We just bought a laptop to replace one that was stolen a few months ago and getting a Mac was never really a factor. We got a fantastic HP with Windows 7 for what would have been a downpayment on a Mac. The verdict: it’s my wife’s machine and she has not bugged me once with any issues. I had a Mac years ago and loved it, but the price difference is a killer.
As for a smartphone, there is no AT&T where I live so I’ll be checking out Android on Verizon when I get get a new phone in a year. Give them time to work out the bugs. Plus I actually use my phone to talk, which I understand is not a strong point in the iPhone.

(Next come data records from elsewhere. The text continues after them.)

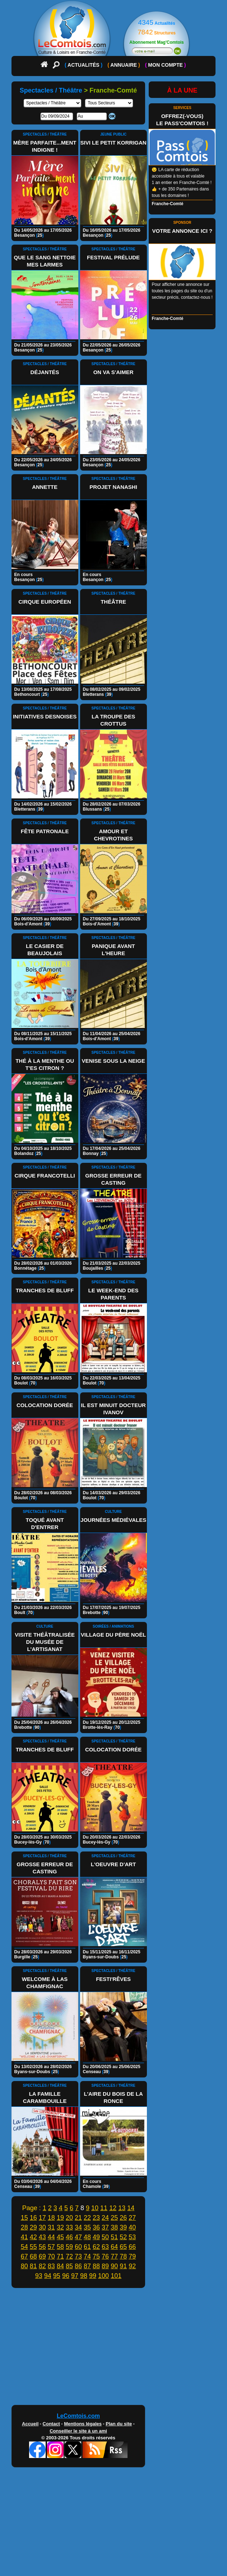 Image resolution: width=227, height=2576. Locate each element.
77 (114, 2256)
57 (51, 2246)
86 (78, 2266)
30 (42, 2227)
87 (87, 2266)
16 (33, 2217)
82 (42, 2266)
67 (24, 2256)
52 (123, 2237)
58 (60, 2246)
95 (56, 2275)
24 (105, 2217)
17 (42, 2217)
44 (51, 2237)
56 (42, 2246)
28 (24, 2227)
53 (132, 2237)
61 (87, 2246)
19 (60, 2217)
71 (60, 2256)
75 (96, 2256)
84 (60, 2266)
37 (105, 2227)
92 (132, 2266)
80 (24, 2266)
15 (24, 2217)
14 (130, 2208)
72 (69, 2256)
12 (112, 2208)
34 (78, 2227)
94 (47, 2275)
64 (114, 2246)
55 (33, 2246)
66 (132, 2246)
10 (94, 2208)
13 (121, 2208)
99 (92, 2275)
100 (103, 2275)
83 (51, 2266)
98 (83, 2275)
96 (65, 2275)
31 (51, 2227)
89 (105, 2266)
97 (74, 2275)
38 (114, 2227)
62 (96, 2246)
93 (38, 2275)
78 (123, 2256)
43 (42, 2237)
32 (60, 2227)
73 (78, 2256)
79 (132, 2256)
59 (69, 2246)
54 (24, 2246)
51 (114, 2237)
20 (69, 2217)
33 (69, 2227)
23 (96, 2217)
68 (33, 2256)
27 (132, 2217)
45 (60, 2237)
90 (114, 2266)
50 (105, 2237)
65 (123, 2246)
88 (96, 2266)
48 (87, 2237)
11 (103, 2208)
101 (116, 2275)
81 (33, 2266)
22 (87, 2217)
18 (51, 2217)
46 (69, 2237)
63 (105, 2246)
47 (78, 2237)
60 (78, 2246)
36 (96, 2227)
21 (78, 2217)
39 (123, 2227)
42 (33, 2237)
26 (123, 2217)
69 (42, 2256)
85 (69, 2266)
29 (33, 2227)
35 (87, 2227)
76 (105, 2256)
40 (132, 2227)
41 (24, 2237)
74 (87, 2256)
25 (114, 2217)
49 (96, 2237)
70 (51, 2256)
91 (123, 2266)
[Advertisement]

You guys will disagree, but I don’t think Apple’s computers are that good to start with, and that’s why they can’t gain more market share.
If you compare a MacBook Pro with a Dell, sure, MACs are super. But the price difference is so large, it renders the comparison unfair. Compare a MackBook Pro to something like a Falcon Northwest PC. All of a sudden the MAC doesn’t look impressive anymore.
That leaves Apple in a difficult position. Those who can’t spend much can go for a cheap PC; those who can spend a lot can go for a boutique PC (such as Falcon Northwest, Alienware, etc.) and get more memory, processor power, and hard drive capacity. To whom then Apple will appeal? Fashion conscious computer shoppers?
Hi Jim, I think you meant 8GB, not MB of memory for the iphone. Also Apple has about 100k apps now.
On a personal note, I really dig Android a lot, it is still not as good as the iphone OS, but it is improving at a much faster pace. I like this article a lot, I love my windows 7 operating system.
Jim: You may be right about the business aspect of Apple, but from my perspective, Apple is doing great. I bought the first Mac that I have ever owned this summer. It’s a iMac. Its fast, never locks up, and I never have a problem with it. My wife, who is just as computer illiterate as I am, wanted a laptop to surf and do some work in from of the TV. I bought her a Macbook for her birthday this week. She knows nothing about computers, but had it up and running on our home network in 5 minutes with no help. Last night she asked me how she could check to find a website that she had visited the day before. Evidence of just how little she knows. BTW…I had to reboot my office PC this morning when I came in.